Segment Start: DATA UNDER STUDY

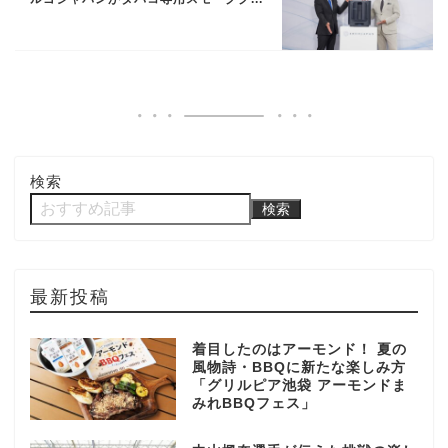
検索
検索
最新投稿
着目したのはアーモンド！ 夏の
風物詩・BBQに新たな楽しみ方
「グリルピア池袋 アーモンドま
みれBBQフェス」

Segment End: DATA UNDER STUDY

WHAT NEEDS TO BE DONE: Would you please write out the entries in full, exactly as they read, but without pictures?

FINISHED EXERCISE:
検索
検索
最新投稿
着目したのはアーモンド！ 夏の
風物詩・BBQに新たな楽しみ方
「グリルピア池袋 アーモンドま
みれBBQフェス」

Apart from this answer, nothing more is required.